Tam bir ikiyüzlülük kol geziyor. Kimi değişim talebine silahla direnen Kaddafi'nin yenilgisinden kimi “Arap Baharı”nın rüzgarının Kaddafi'yi devirmesinden bahsediyor. Sanki Mısır ve Tunus Meydanları'nda bedenlerini mezalime karşı siper eden işçi ve emekçilerle NATO uçaklarının tonlarca bombasının, emperyalistlerin yüzlerce güdümlü füzesinin üzerine yağdığı Kaddafi'yi deviren emperyalizm yanlısı aşiretler aynıymış gibi.

Libya'daki isyanı Arap Devrimi'nin dolaysız bir parçası gibi görmek de mümkün değil. Zira emperyalistler baştan beri Tunus ve Mısır devrimlerinin arasına karşı-devrimci bir kama sokmak için isyancıları desteklediler.

Şimdi Kaddafi güçlerinin yeniden ayağa kalkalrak isyancıları püskürtmesinin son derece zor olduğu bir aşamaya girilmiş durumda. Sömürü düzenini sürdüren her diktatör gibi Kaddafi de elindeki güç kaybolunca yanında davaya adanmış yoldaşlar değil derhal gemiyi terk eden çıkarcı dalkavuklar buldu. Kaddafi'nin güçleri hızla çözülüyor.

Libya'yı özgür yarınlar beklemiyor. Kaddafi'ye bomba yağdıran emperyalistler şimdi güya barışı sağlamak için gelecekler. Bir BM Barış Gücü'nün Libya'ya gönderilmesi şimdiden konuşulmaya başlandı. BM Gücü'nün barışla ilgisi sadece laftadır. Onlar emperyalist şirketlerin yatırımlarını koruyacak ve Arap Devrimi'ne karşı emperyalizmin askeri üssü olacaktır.

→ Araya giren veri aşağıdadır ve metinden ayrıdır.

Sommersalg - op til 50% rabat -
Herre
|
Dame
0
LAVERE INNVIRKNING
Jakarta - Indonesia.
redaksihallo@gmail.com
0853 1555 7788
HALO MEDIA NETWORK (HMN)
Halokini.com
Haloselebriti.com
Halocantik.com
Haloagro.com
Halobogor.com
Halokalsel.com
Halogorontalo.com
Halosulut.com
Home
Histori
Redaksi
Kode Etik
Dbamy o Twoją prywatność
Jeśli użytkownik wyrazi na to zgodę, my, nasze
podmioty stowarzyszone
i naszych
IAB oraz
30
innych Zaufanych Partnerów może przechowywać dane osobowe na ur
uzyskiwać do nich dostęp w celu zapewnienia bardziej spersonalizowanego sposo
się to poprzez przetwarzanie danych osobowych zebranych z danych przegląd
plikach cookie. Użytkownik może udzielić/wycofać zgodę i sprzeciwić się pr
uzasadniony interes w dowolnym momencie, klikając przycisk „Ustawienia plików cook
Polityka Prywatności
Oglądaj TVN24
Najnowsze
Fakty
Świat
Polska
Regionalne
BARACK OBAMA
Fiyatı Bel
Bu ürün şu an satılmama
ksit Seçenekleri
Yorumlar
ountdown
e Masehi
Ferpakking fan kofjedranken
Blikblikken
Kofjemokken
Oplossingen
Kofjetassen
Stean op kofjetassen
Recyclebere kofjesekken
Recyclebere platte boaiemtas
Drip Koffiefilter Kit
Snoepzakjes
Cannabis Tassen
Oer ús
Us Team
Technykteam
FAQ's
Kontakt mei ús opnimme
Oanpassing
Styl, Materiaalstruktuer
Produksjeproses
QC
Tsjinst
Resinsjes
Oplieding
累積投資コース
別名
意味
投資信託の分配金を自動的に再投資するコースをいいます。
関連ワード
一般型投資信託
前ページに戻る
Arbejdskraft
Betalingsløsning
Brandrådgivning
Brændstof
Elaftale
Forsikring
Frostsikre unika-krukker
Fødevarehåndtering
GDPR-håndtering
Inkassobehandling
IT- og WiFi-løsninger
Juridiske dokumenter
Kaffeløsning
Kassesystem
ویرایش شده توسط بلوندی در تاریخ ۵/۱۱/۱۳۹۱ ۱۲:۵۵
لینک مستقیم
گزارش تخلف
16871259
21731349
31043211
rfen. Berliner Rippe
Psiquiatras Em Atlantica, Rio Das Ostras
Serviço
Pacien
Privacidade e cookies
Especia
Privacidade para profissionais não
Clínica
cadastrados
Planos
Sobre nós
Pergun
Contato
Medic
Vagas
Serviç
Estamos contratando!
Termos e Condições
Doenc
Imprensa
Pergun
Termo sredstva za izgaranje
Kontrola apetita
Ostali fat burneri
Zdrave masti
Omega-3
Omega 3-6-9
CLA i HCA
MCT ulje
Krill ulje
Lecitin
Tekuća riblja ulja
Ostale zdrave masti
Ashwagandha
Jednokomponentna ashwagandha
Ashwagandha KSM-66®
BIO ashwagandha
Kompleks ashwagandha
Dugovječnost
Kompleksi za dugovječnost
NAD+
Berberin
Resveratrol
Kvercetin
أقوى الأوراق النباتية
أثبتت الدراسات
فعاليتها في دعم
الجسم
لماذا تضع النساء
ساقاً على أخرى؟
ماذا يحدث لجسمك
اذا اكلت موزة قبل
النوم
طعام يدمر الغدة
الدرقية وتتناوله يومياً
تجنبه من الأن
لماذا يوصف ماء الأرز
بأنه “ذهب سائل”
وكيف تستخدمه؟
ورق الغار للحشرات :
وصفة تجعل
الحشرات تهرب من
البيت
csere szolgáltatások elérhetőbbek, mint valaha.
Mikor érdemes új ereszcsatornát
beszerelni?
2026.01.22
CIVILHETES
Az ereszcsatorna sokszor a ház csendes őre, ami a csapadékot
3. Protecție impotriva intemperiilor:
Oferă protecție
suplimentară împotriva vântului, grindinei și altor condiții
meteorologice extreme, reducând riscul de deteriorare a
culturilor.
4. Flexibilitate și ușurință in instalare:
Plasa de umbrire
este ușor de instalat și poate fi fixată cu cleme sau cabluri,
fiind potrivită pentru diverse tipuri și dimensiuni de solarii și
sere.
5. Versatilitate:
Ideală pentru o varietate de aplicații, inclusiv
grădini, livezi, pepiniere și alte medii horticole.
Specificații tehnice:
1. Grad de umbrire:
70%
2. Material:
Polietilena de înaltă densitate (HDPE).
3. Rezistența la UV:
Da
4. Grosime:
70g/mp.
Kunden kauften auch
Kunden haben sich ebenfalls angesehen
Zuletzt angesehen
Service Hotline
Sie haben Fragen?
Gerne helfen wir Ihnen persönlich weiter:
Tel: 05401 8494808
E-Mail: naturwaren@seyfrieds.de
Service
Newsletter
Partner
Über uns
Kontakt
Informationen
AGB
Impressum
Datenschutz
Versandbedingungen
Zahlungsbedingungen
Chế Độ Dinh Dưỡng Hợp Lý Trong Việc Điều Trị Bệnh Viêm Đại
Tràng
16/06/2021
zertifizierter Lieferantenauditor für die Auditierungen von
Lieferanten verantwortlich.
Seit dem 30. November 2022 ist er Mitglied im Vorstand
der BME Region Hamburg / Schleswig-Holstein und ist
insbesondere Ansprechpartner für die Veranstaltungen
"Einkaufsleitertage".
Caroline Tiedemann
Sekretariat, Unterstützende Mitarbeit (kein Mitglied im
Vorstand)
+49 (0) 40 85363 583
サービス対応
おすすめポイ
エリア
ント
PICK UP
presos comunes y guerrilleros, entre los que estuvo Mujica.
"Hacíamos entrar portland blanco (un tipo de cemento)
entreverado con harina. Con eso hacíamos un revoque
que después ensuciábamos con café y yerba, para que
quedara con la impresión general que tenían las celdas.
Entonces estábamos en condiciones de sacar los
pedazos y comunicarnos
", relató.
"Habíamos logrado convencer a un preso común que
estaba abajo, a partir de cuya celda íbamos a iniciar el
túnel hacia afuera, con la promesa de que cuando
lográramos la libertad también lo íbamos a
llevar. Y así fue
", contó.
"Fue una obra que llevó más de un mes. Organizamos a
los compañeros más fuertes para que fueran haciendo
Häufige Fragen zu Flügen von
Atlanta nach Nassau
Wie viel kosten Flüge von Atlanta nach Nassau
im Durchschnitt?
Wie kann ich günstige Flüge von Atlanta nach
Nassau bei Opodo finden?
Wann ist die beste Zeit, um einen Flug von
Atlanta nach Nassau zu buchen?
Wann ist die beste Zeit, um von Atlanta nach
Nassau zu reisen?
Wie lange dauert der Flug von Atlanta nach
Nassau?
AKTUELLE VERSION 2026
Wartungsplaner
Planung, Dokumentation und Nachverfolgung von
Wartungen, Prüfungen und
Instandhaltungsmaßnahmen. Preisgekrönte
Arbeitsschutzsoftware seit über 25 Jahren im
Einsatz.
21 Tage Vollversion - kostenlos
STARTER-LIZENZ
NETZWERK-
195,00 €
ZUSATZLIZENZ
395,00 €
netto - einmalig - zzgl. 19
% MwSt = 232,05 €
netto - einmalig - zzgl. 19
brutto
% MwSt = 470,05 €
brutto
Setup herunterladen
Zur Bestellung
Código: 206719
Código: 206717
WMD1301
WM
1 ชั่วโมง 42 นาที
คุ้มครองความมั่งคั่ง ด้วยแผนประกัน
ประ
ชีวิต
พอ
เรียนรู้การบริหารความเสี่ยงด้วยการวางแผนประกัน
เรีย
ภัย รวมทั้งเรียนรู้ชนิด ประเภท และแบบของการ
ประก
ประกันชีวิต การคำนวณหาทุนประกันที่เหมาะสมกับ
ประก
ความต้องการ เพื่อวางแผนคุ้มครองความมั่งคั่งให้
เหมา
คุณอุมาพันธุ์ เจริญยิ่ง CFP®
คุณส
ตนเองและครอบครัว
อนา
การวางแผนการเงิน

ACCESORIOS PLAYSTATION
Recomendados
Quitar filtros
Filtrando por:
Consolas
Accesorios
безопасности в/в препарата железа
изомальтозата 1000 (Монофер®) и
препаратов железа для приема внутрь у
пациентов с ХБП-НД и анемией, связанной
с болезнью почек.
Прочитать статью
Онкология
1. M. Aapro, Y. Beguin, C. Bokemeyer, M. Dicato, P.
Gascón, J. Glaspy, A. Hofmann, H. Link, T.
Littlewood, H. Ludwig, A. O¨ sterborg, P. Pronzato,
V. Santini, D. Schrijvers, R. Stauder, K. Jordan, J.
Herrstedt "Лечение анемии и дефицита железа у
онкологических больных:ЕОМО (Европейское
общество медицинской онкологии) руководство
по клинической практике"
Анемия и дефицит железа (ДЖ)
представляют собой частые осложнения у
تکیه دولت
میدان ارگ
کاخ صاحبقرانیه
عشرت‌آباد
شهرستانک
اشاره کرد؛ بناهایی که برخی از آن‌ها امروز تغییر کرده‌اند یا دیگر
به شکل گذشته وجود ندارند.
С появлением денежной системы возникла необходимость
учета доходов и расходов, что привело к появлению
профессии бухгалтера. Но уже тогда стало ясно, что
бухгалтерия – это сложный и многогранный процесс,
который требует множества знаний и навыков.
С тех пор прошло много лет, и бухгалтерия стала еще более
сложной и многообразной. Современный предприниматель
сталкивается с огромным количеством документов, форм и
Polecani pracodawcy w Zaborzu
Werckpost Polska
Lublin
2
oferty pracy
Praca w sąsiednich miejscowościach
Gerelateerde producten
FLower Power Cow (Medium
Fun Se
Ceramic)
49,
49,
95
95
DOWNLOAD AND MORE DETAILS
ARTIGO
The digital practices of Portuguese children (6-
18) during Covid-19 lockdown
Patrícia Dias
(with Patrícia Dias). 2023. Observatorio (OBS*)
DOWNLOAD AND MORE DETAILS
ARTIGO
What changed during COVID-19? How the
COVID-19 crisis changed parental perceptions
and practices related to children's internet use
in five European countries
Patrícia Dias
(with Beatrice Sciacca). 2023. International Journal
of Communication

NATO'nun bombaları sayesinde Kaddafi'yi yenenler şimdi aynı emperyalistlerin dediklerini yapmak zorunda kalacaklar. Ve o emperyalistler ne karşısında savaştıkları halklara ne de taşeron olarak kullandıklarına insanca muamele etmemiştir. Afganistan'da Taliban'dan, Irak'ta Saddam'a kadar emperyalizme hizmet edenler er ya da geç emperyalizmin kurbanı olmuştur. Bundan sonra da Libya ya emperyalizme boyun eğecek ve sömürgeleşmeyi kabul edecektir ya da er geç Arap Devrimlerinin rüzgarıyla boyunduruğu reddedecektir. Ne var ki ilk raundu NATO ve işbirlikçileri kazanmıştır.